● **TASK**
Where in the records does the word "relating" occur? Copy each line in which it does.

● **RECORDS FOR PROCESSING**
####################

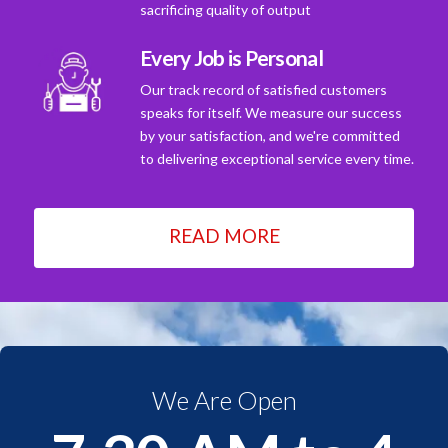
sacrificing quality of output
Every Job is Personal
Our track record of satisfied customers
speaks for itself. We measure our success
by your satisfaction, and we're committed
to delivering exceptional service every time.
READ MORE
We Are Open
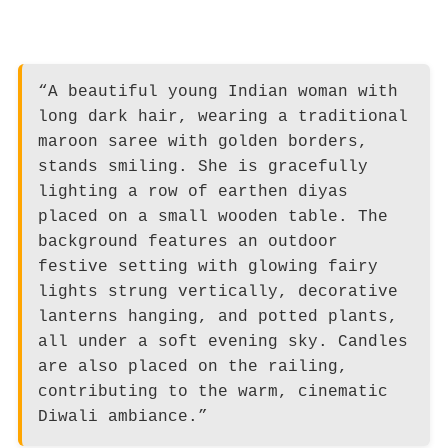
“A beautiful young Indian woman with
long dark hair, wearing a traditional
maroon saree with golden borders,
stands smiling. She is gracefully
lighting a row of earthen diyas
placed on a small wooden table. The
background features an outdoor
festive setting with glowing fairy
lights strung vertically, decorative
lanterns hanging, and potted plants,
all under a soft evening sky. Candles
are also placed on the railing,
contributing to the warm, cinematic
Diwali ambiance.”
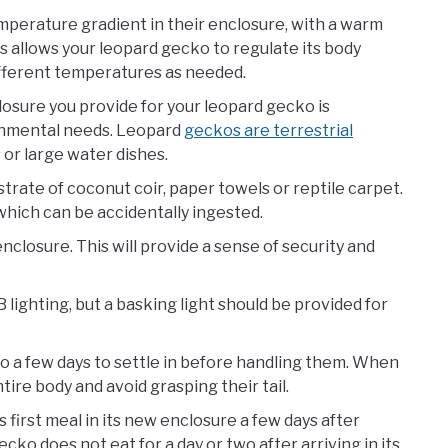
mperature gradient in their enclosure, with a warm
is allows your leopard gecko to regulate its body
fferent temperatures as needed.
osure you provide for your leopard gecko is
ronmental needs. Leopard
geckos are terrestrial
 or large water dishes.
rate of coconut coir, paper towels or reptile carpet.
which can be accidentally ingested.
enclosure. This will provide a sense of security and
lighting, but a basking light should be provided for
cko a few days to settle in before handling them. When
ire body and avoid grasping their tail.
 first meal in its new enclosure a few days after
cko does not eat for a day or two after arriving in its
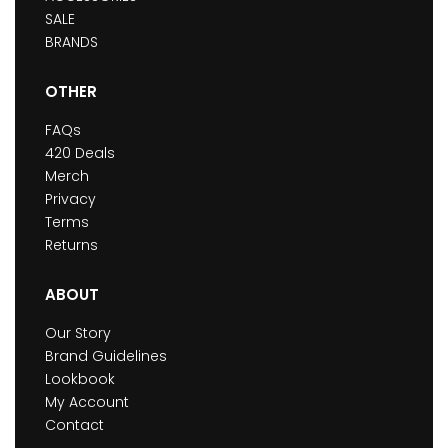
SALE
BRANDS
OTHER
FAQs
420 Deals
Merch
Privacy
Terms
Returns
ABOUT
Our Story
Brand Guidelines
Lookbook
My Account
Contact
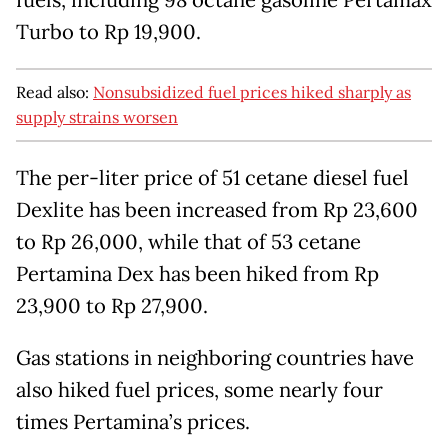
fuels, including 98 octane gasoline Pertamax
Turbo to Rp 19,900.
Read also:
Nonsubsidized fuel prices hiked sharply as
supply strains worsen
The per-liter price of 51 cetane diesel fuel
Dexlite has been increased from Rp 23,600
to Rp 26,000, while that of 53 cetane
Pertamina Dex has been hiked from Rp
23,900 to Rp 27,900.
Gas stations in neighboring countries have
also hiked fuel prices, some nearly four
times Pertamina’s prices.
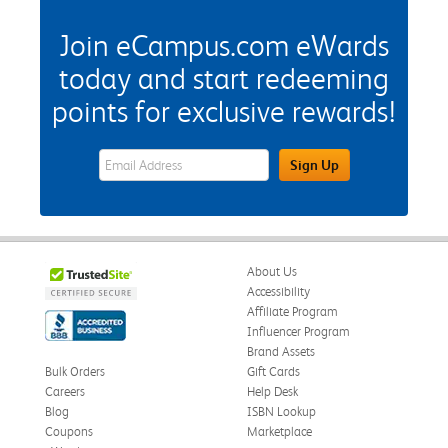
Join eCampus.com eWards
today and start redeeming
points for exclusive rewards!
eWards Sign Up Email Address Field
Sign Up
About Us
Accessibility
Affiliate Program
Influencer Program
Brand Assets
Bulk Orders
Gift Cards
Careers
Help Desk
Blog
ISBN Lookup
Coupons
Marketplace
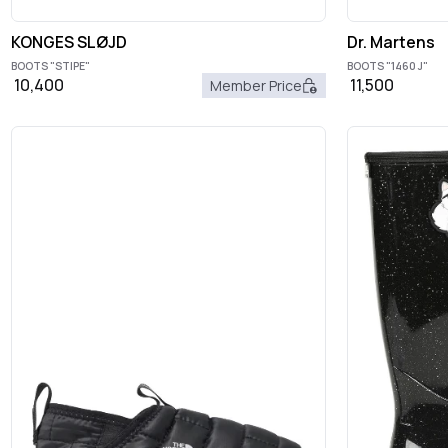
KONGES SLØJD
Dr. Martens
BOOTS "STIPE"
BOOTS "1460 J"
10,400
11,500
Member Price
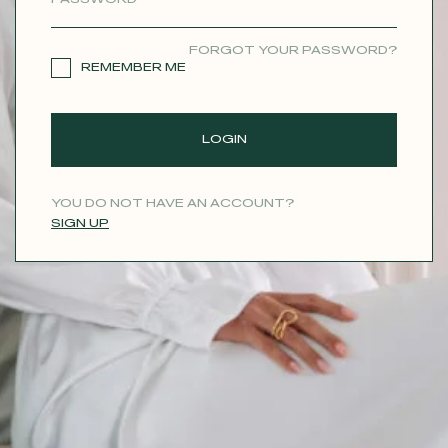
CONTACT
FORGOT YOUR PASSWORD?
REMEMBER ME
LOGIN
YOU DO NOT HAVE AN ACCOUNT?
SIGN UP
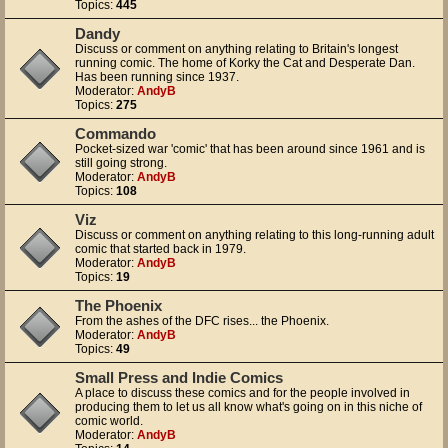
Topics:
445
Dandy
Discuss or comment on anything relating to Britain's longest
running comic. The home of Korky the Cat and Desperate Dan.
Has been running since 1937.
Moderator:
AndyB
Topics:
275
Commando
Pocket-sized war 'comic' that has been around since 1961 and is
still going strong.
Moderator:
AndyB
Topics:
108
Viz
Discuss or comment on anything relating to this long-running adult
comic that started back in 1979.
Moderator:
AndyB
Topics:
19
The Phoenix
From the ashes of the DFC rises... the Phoenix.
Moderator:
AndyB
Topics:
49
Small Press and Indie Comics
A place to discuss these comics and for the people involved in
producing them to let us all know what's going on in this niche of
comic world.
Moderator:
AndyB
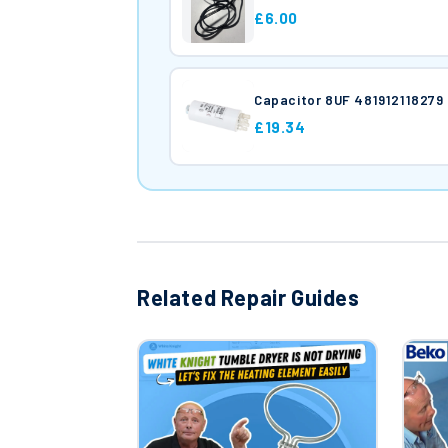
£6.00
Capacitor 8UF 481912118279
£19.34
Related Repair Guides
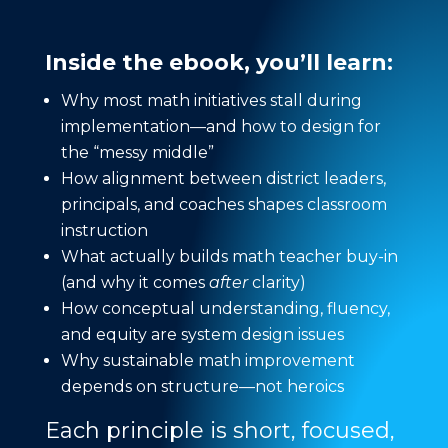
Inside the ebook, you’ll learn:
Why most math initiatives stall during
implementation—and how to design for
the “messy middle”
How alignment between district leaders,
principals, and coaches shapes classroom
instruction
What actually builds math teacher buy-in
(and why it comes
after
clarity)
How conceptual understanding, fluency,
and equity are system design issues
Why sustainable math improvement
depends on structure—not heroics
Each principle is short, focused,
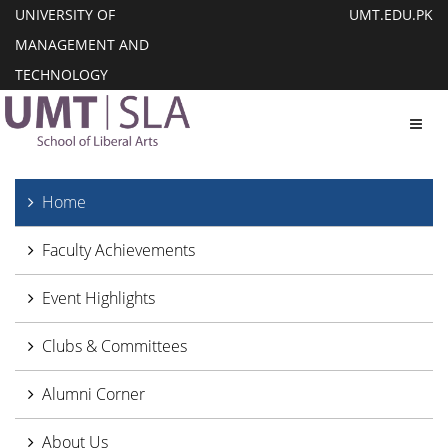
UNIVERSITY OF
UMT.EDU.PK
MANAGEMENT AND
TECHNOLOGY
Toggl
Home
Faculty Achievements
Event Highlights
Clubs & Committees
Alumni Corner
About Us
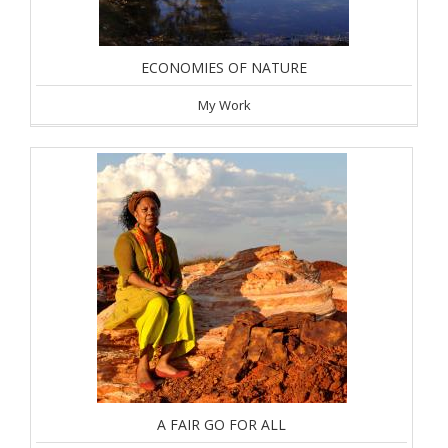
ECONOMIES OF NATURE
My Work
A FAIR GO FOR ALL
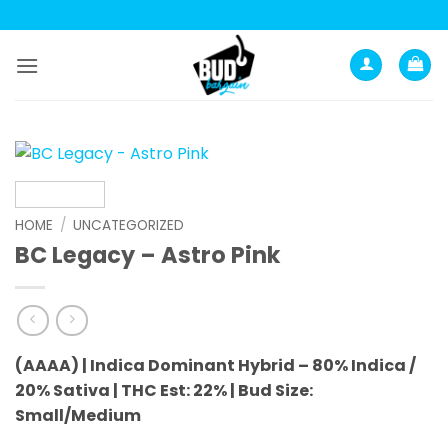
Skip
to
content
HOME
/
UNCATEGORIZED
BC Legacy – Astro Pink
(AAAA) | Indica Dominant Hybrid – 80% Indica /
20% Sativa |
THC Est: 22% |
Bud Size:
Small/Medium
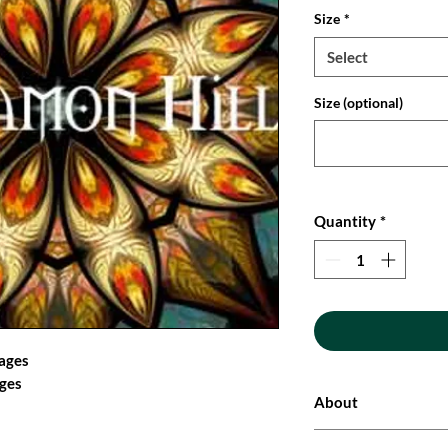
Size
*
Select
Size (optional)
Quantity
*
mages
ages
About
These original and un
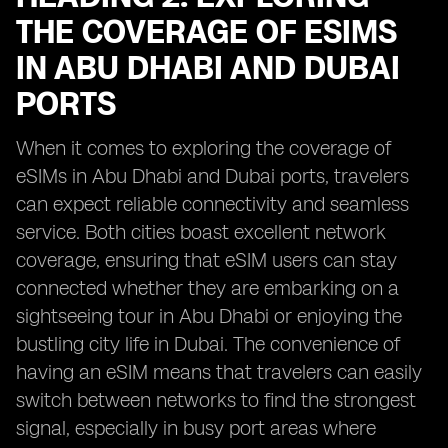
THE COVERAGE OF ESIMS
IN ABU DHABI AND DUBAI
PORTS
When it comes to exploring the coverage of
eSIMs in Abu Dhabi and Dubai ports, travelers
can expect reliable connectivity and seamless
service. Both cities boast excellent network
coverage, ensuring that eSIM users can stay
connected whether they are embarking on a
sightseeing tour in Abu Dhabi or enjoying the
bustling city life in Dubai. The convenience of
having an eSIM means that travelers can easily
switch between networks to find the strongest
signal, especially in busy port areas where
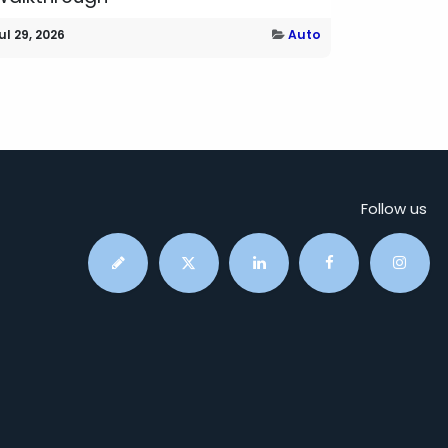
ul 29, 2026
Auto
Follow us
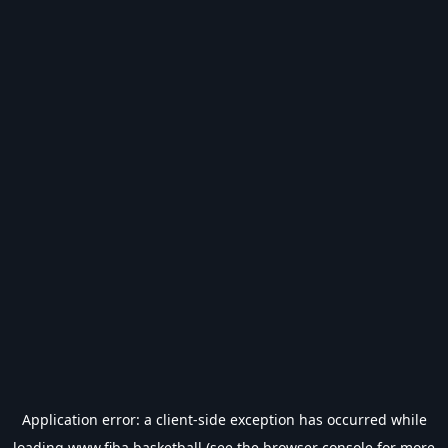
Application error: a
client
-side exception has occurred while
loading
www.fiba.basketball
(see the
browser console
for more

####################

● **RESPONSE BELOW**
Discuss or comment on anything relating to Britain's longest
Discuss or comment on anything relating to this long-running adult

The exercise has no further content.